(Collected data)

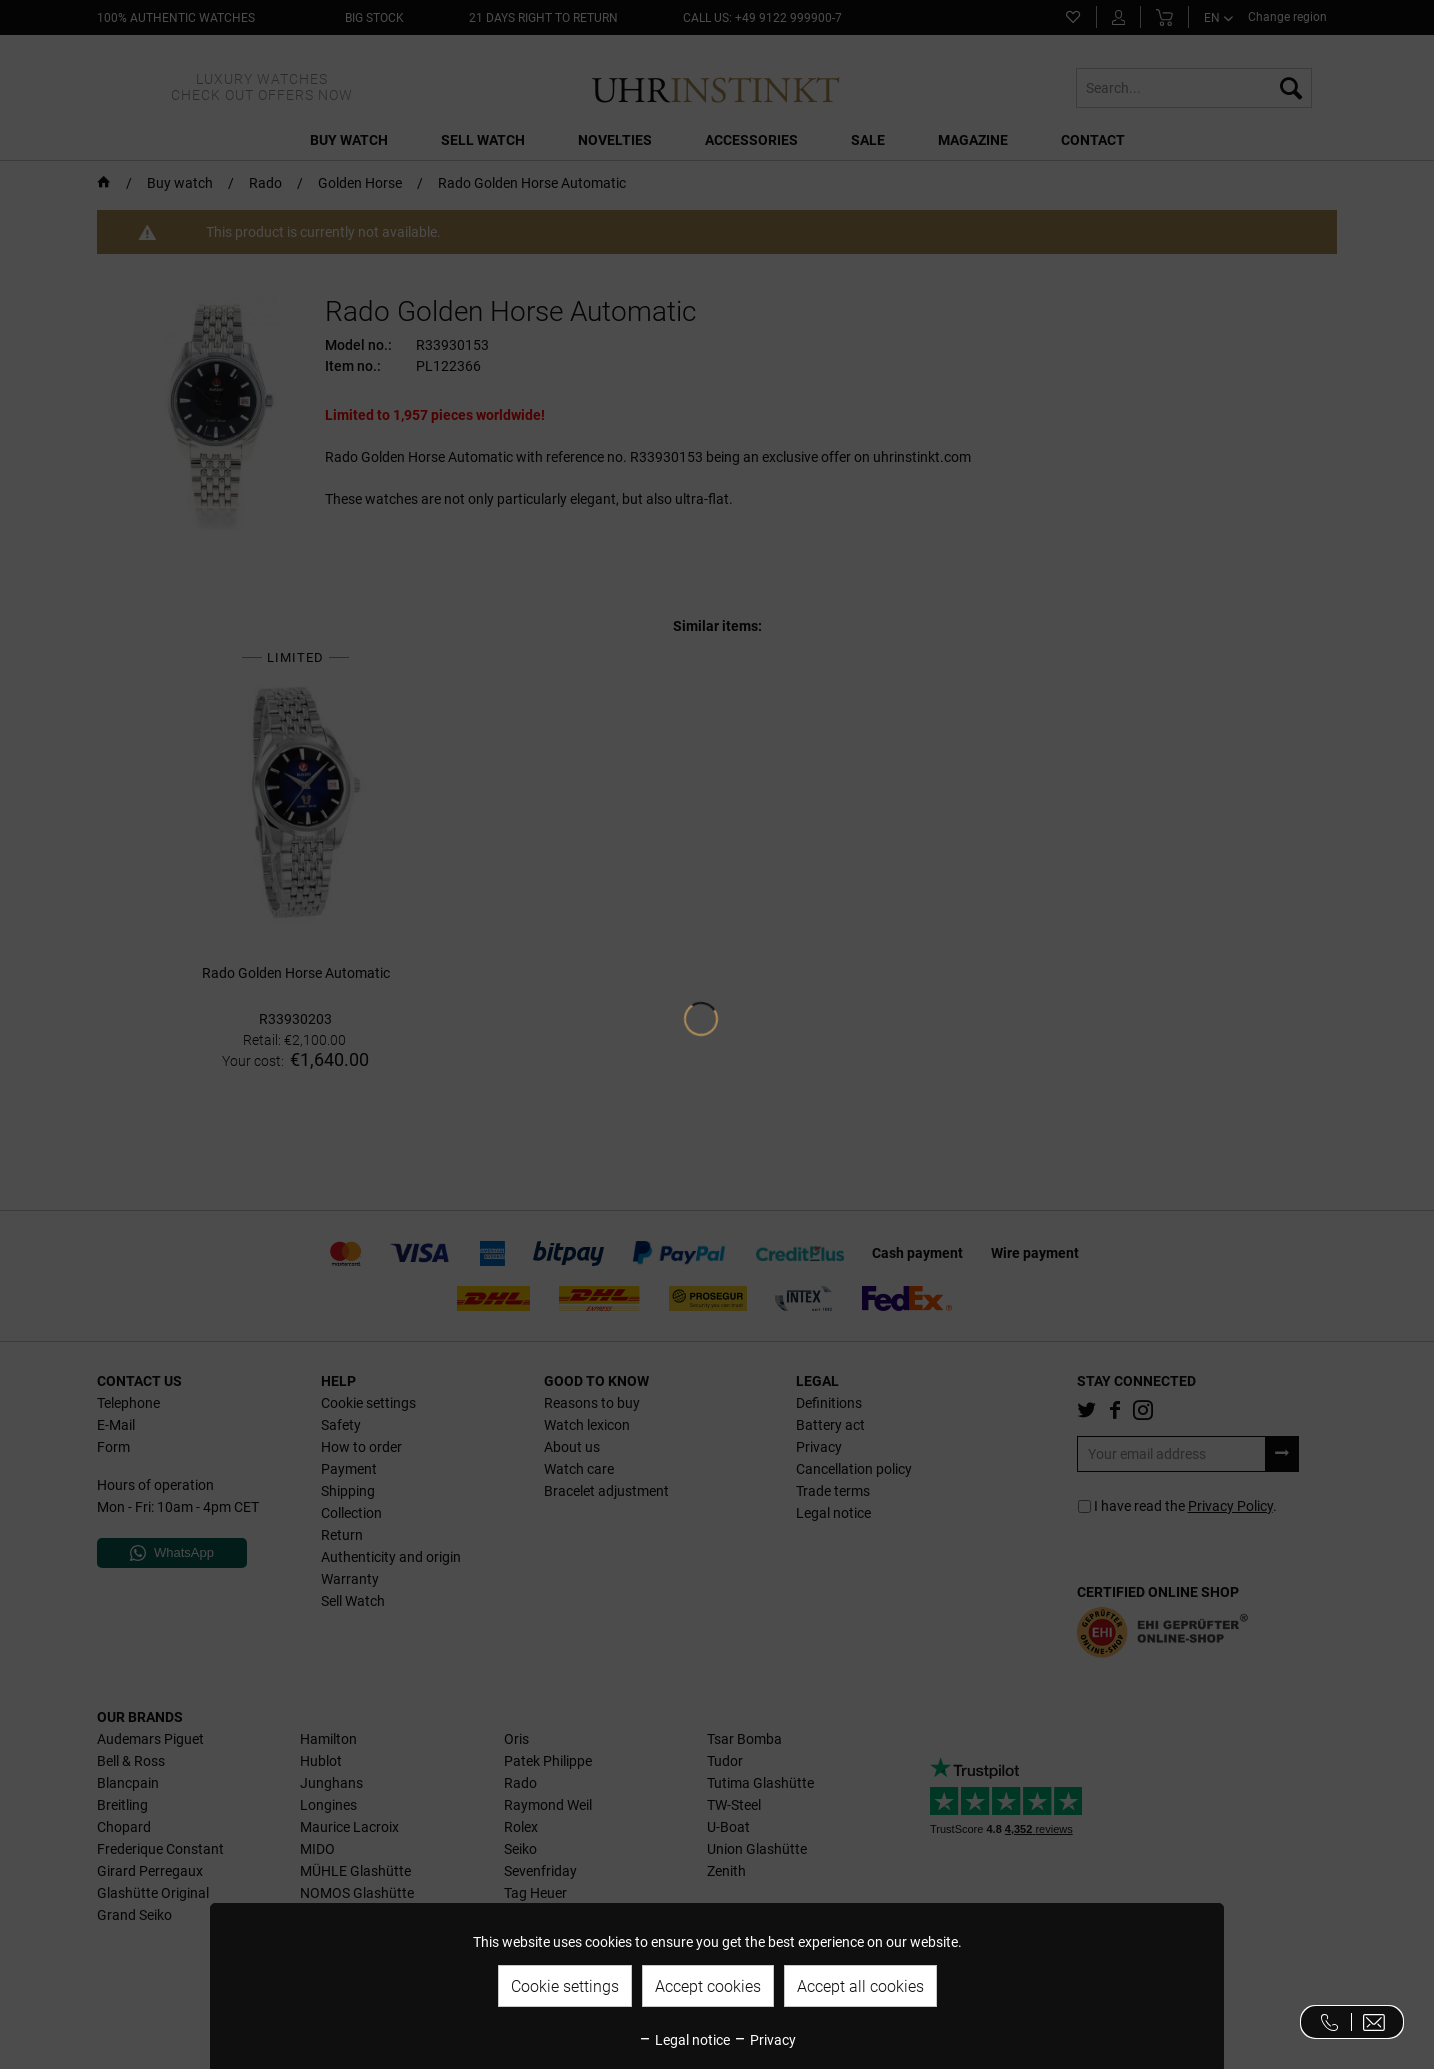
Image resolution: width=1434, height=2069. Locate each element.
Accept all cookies (860, 1986)
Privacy (764, 2040)
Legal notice (684, 2040)
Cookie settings (565, 1986)
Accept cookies (708, 1986)
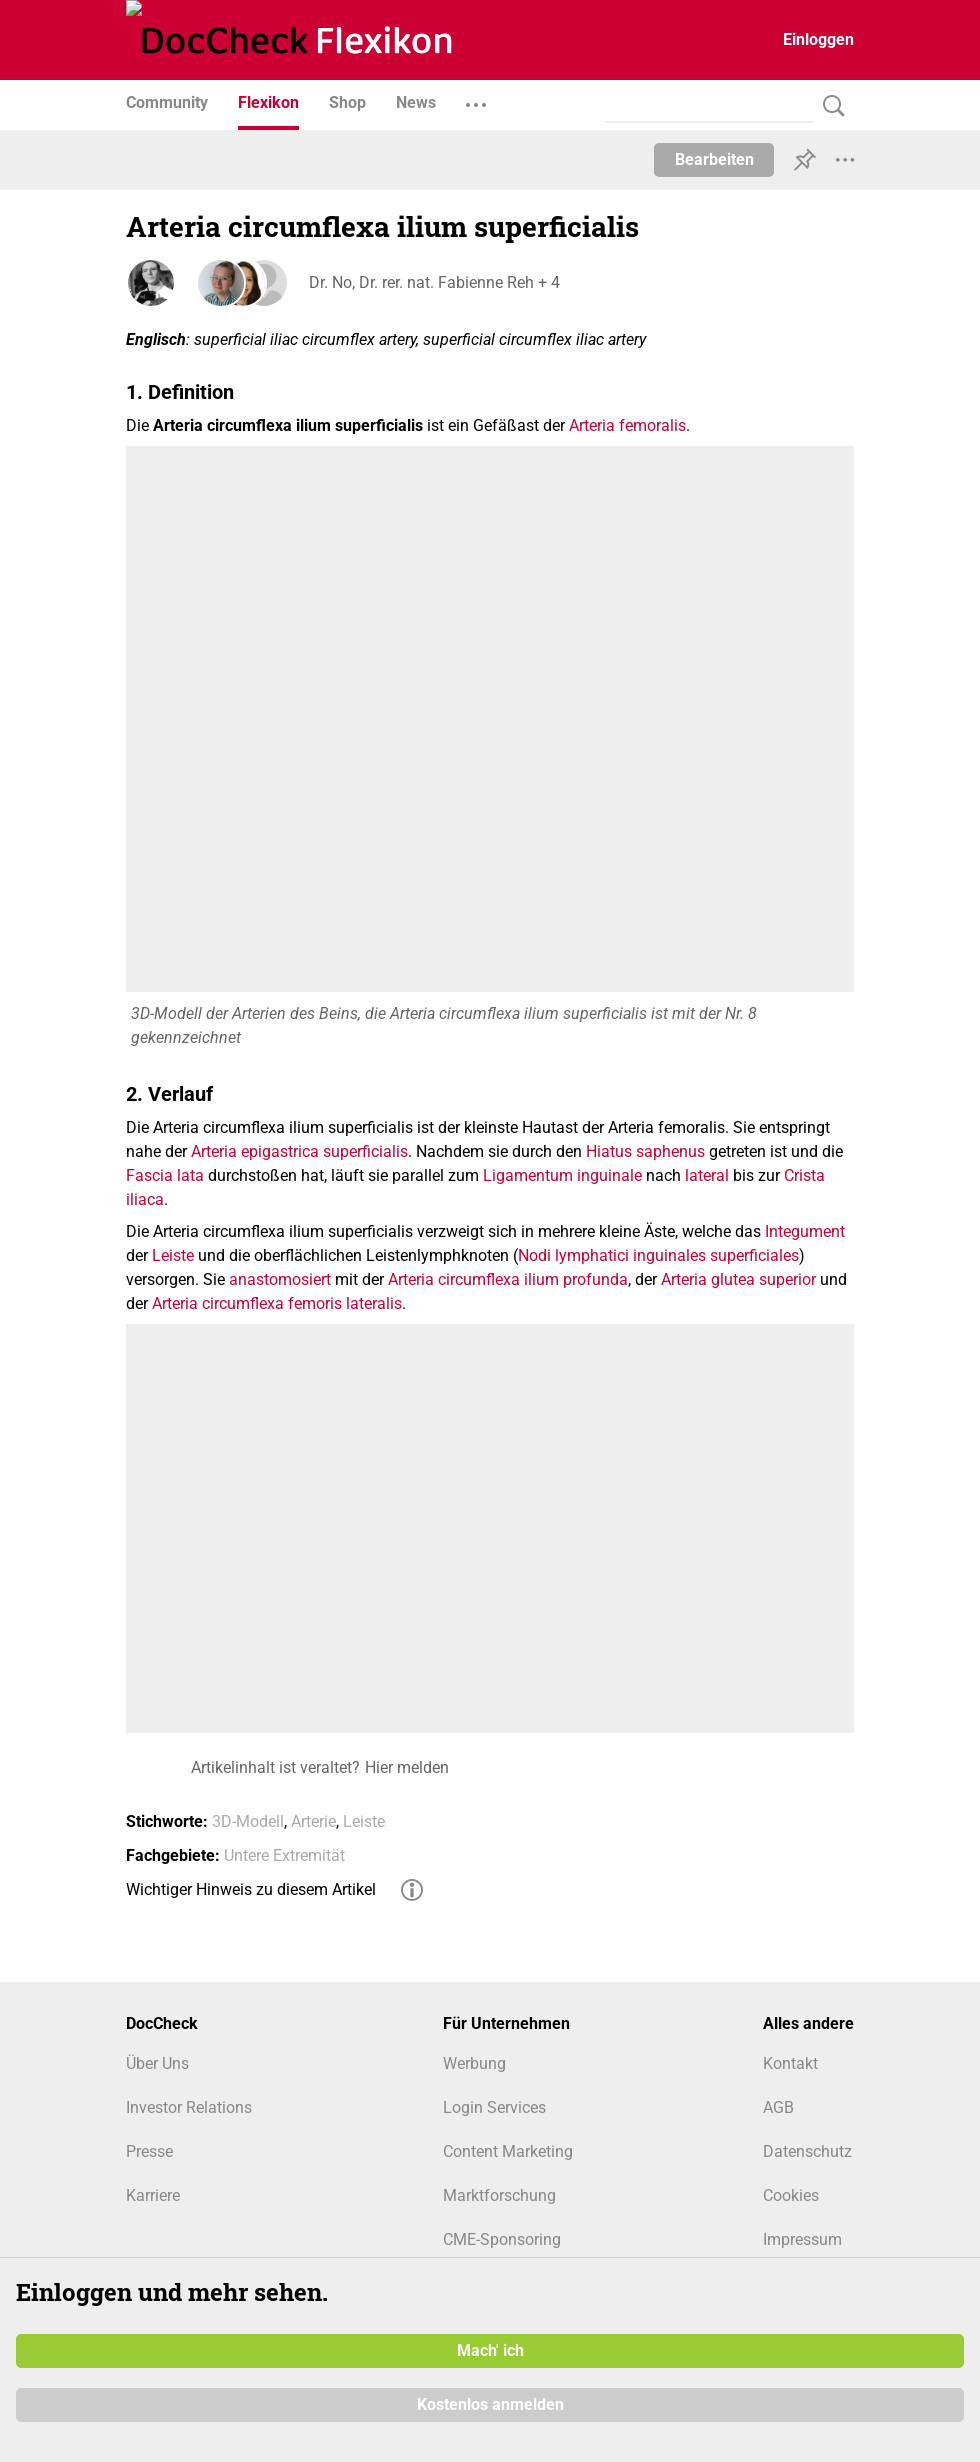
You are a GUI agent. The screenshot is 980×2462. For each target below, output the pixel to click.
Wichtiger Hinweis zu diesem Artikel (251, 1889)
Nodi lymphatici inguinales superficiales (658, 1255)
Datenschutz (807, 2151)
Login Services (494, 2107)
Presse (149, 2151)
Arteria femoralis (627, 425)
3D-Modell (248, 1821)
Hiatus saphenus (645, 1151)
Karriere (153, 2195)
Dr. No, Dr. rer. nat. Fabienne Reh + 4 (431, 282)
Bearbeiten (714, 159)
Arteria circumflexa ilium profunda (508, 1279)
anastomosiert (280, 1279)
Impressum (802, 2239)
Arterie (313, 1821)
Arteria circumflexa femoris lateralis (277, 1303)
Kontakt (790, 2063)
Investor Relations (189, 2107)
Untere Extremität (284, 1855)
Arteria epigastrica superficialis (299, 1151)
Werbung (474, 2063)
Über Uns (157, 2063)
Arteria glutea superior (738, 1279)
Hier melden (407, 1767)
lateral (707, 1175)
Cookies (791, 2195)
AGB (778, 2107)
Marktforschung (499, 2195)
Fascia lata (165, 1175)
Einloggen (818, 39)
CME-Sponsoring (502, 2239)
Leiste (173, 1255)
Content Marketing (508, 2151)
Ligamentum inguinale (562, 1175)
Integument (805, 1231)
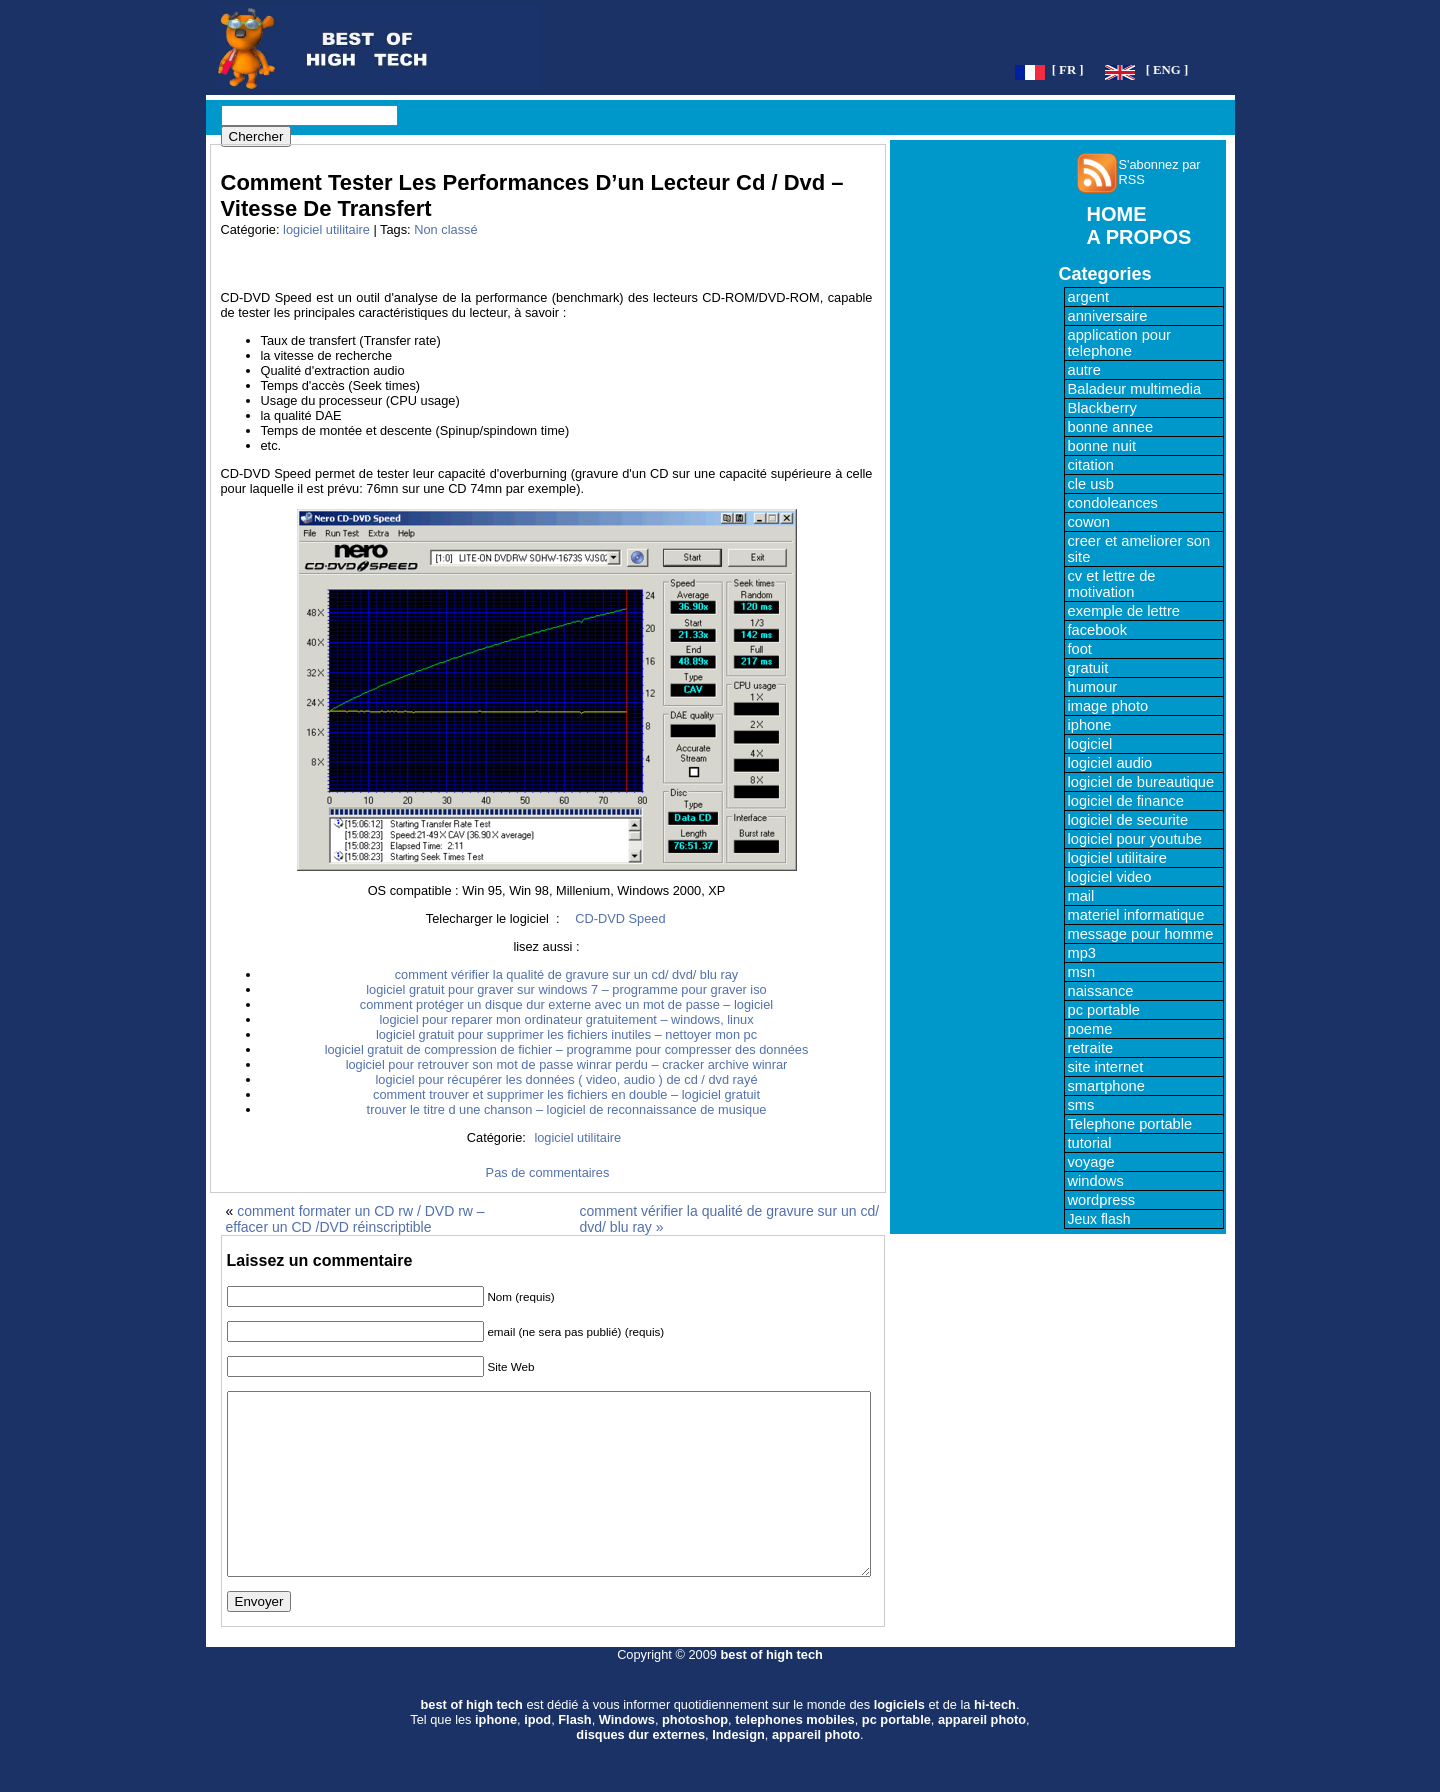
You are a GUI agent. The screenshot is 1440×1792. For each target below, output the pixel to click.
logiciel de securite (1128, 820)
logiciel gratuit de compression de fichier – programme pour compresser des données (567, 1049)
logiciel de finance (1126, 801)
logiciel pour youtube (1135, 839)
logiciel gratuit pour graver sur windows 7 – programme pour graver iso (566, 989)
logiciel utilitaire (326, 229)
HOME (1117, 214)
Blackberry (1102, 408)
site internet (1106, 1067)
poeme (1090, 1029)
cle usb (1091, 484)
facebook (1097, 630)
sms (1081, 1105)
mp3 (1082, 953)
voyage (1091, 1162)
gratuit (1088, 668)
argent (1089, 297)
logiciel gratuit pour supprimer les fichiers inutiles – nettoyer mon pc (566, 1034)
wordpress (1102, 1200)
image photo (1108, 706)
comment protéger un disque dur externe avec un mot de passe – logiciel (566, 1004)
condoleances (1113, 503)
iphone (1090, 725)
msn (1082, 972)
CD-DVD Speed (620, 918)
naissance (1101, 991)
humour (1093, 687)
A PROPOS (1139, 237)
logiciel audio (1110, 763)
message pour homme (1141, 934)
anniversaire (1108, 316)
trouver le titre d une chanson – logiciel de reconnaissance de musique (567, 1109)
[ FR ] (1068, 70)
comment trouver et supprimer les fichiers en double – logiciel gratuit (566, 1094)
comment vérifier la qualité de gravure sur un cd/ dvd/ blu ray (567, 974)
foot (1080, 649)
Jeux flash (1099, 1219)
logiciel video (1110, 877)
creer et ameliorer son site (1139, 549)
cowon (1089, 522)
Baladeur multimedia (1135, 389)
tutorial (1090, 1143)
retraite (1091, 1048)
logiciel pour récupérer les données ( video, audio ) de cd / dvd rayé (567, 1079)
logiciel (1090, 744)
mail (1081, 896)
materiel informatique (1136, 915)
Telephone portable (1130, 1124)
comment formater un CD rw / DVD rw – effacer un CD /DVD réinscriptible (355, 1219)
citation (1091, 465)
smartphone (1106, 1086)
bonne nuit (1102, 446)
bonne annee (1111, 427)
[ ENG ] (1167, 70)
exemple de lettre (1124, 611)
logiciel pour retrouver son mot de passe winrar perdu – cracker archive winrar (567, 1064)
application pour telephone (1119, 343)
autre (1084, 370)
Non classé (445, 229)
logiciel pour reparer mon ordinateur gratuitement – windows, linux (566, 1019)
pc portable (1104, 1010)
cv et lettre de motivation (1112, 584)
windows (1096, 1181)
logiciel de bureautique (1141, 782)
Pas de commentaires (548, 1172)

▸ **About this exercise**
What should be set down is every line from the opening of the records through the line that contains "Integument (805, 1231)", exactly, with pictures left out.

▸ **Task output**
Image resolution: width=1434, height=2069. Locate each element.
Accept all cookies (860, 1986)
Privacy (764, 2040)
Legal notice (684, 2040)
Cookie settings (565, 1986)
Accept cookies (708, 1986)
You are a GUI agent. The screenshot is 980×2462. For each target below, output the pixel to click.
Wichtiger Hinweis zu diesem Artikel (251, 1889)
Nodi lymphatici inguinales superficiales (658, 1255)
Datenschutz (807, 2151)
Login Services (494, 2107)
Presse (149, 2151)
Arteria femoralis (627, 425)
3D-Modell (248, 1821)
Hiatus saphenus (645, 1151)
Karriere (153, 2195)
Dr. No, Dr. rer. nat. Fabienne Reh + 4 (431, 282)
Bearbeiten (714, 159)
Arteria circumflexa ilium profunda (508, 1279)
anastomosiert (280, 1279)
Impressum (802, 2239)
Arterie (313, 1821)
Arteria circumflexa femoris lateralis (277, 1303)
Kontakt (790, 2063)
Investor Relations (189, 2107)
Untere Extremität (284, 1855)
Arteria epigastrica superficialis (299, 1151)
Werbung (474, 2063)
Über Uns (157, 2063)
Arteria glutea superior (738, 1279)
Hier melden (407, 1767)
lateral (707, 1175)
Cookies (791, 2195)
AGB (778, 2107)
Marktforschung (499, 2195)
Fascia lata (165, 1175)
Einloggen (818, 39)
CME-Sponsoring (502, 2239)
Leiste (173, 1255)
Content Marketing (508, 2151)
Ligamentum inguinale (562, 1175)
Integument (805, 1231)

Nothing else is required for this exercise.